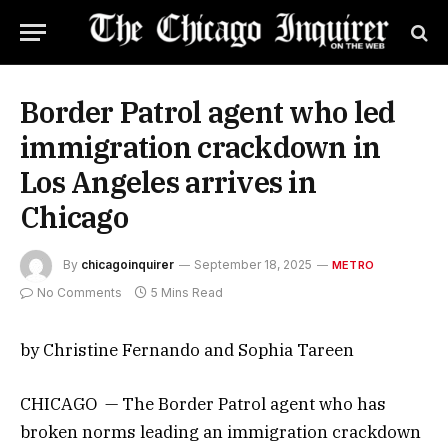
Border Patrol agent who led
immigration crackdown in
Los Angeles arrives in
Chicago
By
chicagoinquirer
September 18, 2025
METRO
No Comments
5 Mins Read
by Christine Fernando and Sophia Tareen
CHICAGO — The Border Patrol agent who has
broken norms leading an immigration crackdown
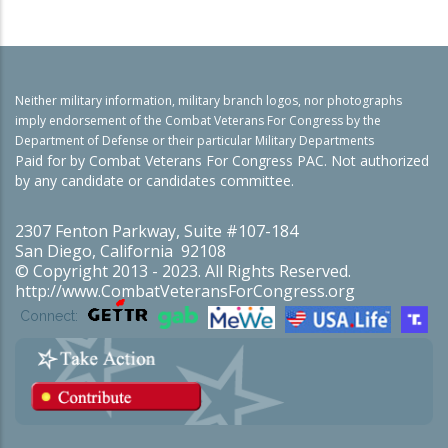
Neither military information, military branch logos, nor photographs
imply endorsement of the Combat Veterans For Congress by the
Department of Defense or their particular Military Departments
Paid for by Combat Veterans For Congress PAC. Not authorized
by any candidate or candidates committee.
2307 Fenton Parkway, Suite #107-184
San Diego, California 92108
© Copyright 2013 - 2023. All Rights Reserved.
http://www.CombatVeteransForCongress.org
Connect:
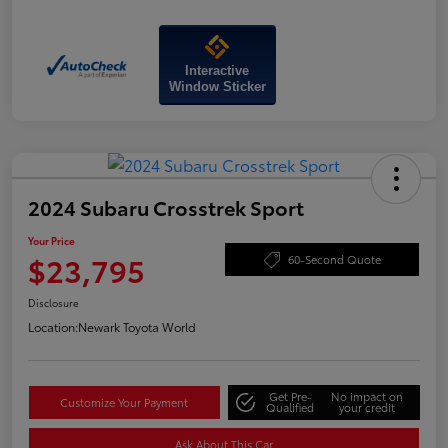
Interactive
Window Sticker
2024 Subaru Crosstrek Sport
Your Price
$23,795
60-Second Quote
Disclosure
Location:
Newark Toyota World
Get Pre-
No impact on
Customize Your Payment
Qualified
your credit
Ask About This Car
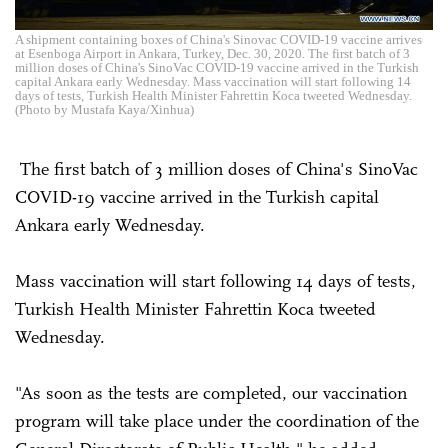
A shipment containing boxes of China's Sinovac COVID-19 vaccine arrives
at Esenboga Airport in Ankara, Turkey, Dec. 30, 2020. The first batch of 3
million doses of China's SinoVac COVID-19 vaccine arrived in the Turkish
capital Ankara early Wednesday. Mass vaccination will start following 14
days of tests, Turkish Health Minister Fahrettin Koca tweeted Wednesday.
(Photo by Mustafa Kaya/Xinhua)
The first batch of 3 million doses of China's SinoVac
COVID-19 vaccine arrived in the Turkish capital
Ankara early Wednesday.
Mass vaccination will start following 14 days of tests,
Turkish Health Minister Fahrettin Koca tweeted
Wednesday.
"As soon as the tests are completed, our vaccination
program will take place under the coordination of the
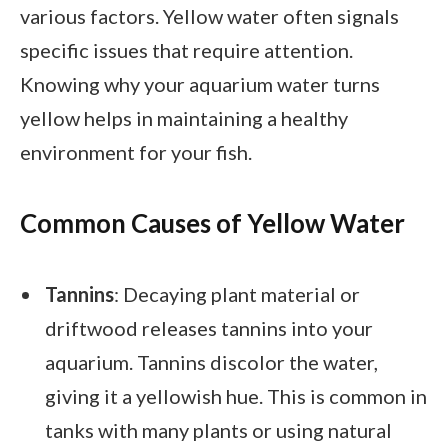
various factors. Yellow water often signals
specific issues that require attention.
Knowing why your aquarium water turns
yellow helps in maintaining a healthy
environment for your fish.
Common Causes of Yellow Water
Tannins
: Decaying plant material or
driftwood releases tannins into your
aquarium. Tannins discolor the water,
giving it a yellowish hue. This is common in
tanks with many plants or using natural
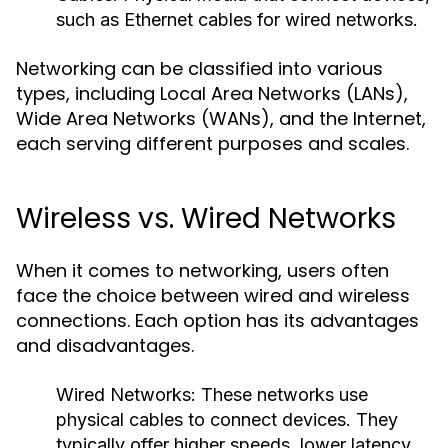
such as Ethernet cables for wired networks.
Networking can be classified into various
types, including Local Area Networks (LANs),
Wide Area Networks (WANs), and the Internet,
each serving different purposes and scales.
Wireless vs. Wired Networks
When it comes to networking, users often
face the choice between wired and wireless
connections. Each option has its advantages
and disadvantages.
Wired Networks:
These networks use
physical cables to connect devices. They
typically offer higher speeds, lower latency,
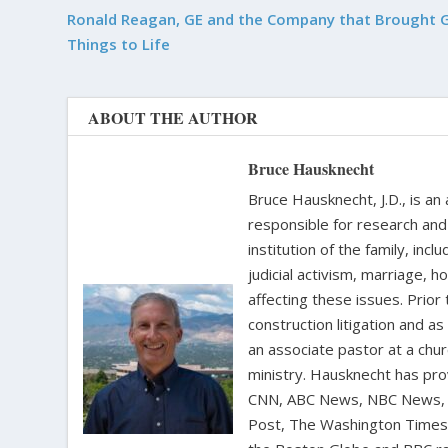
Ronald Reagan, GE and the Company that Brought 
Things to Life
ABOUT THE AUTHOR
Bruce Hausknecht
Bruce Hausknecht, J.D., is an
responsible for research and a
institution of the family, in
judicial activism, marriage, 
affecting these issues. Prior
construction litigation and as
an associate pastor at a chur
ministry. Hausknecht has pro
CNN, ABC News, NBC News, C
Post, The Washington Times,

- **ACTIVITY**:
Could you repeat exactly the lines above from the line with "types, including Local" up to and including the line with "typically offer higher", and only those?

- **RESULT FOR THIS TASK**:
types, including Local Area Networks (LANs),
Wide Area Networks (WANs), and the Internet,
each serving different purposes and scales.
Wireless vs. Wired Networks
When it comes to networking, users often
face the choice between wired and wireless
connections. Each option has its advantages
and disadvantages.
Wired Networks:
These networks use
physical cables to connect devices. They
typically offer higher speeds, lower latency,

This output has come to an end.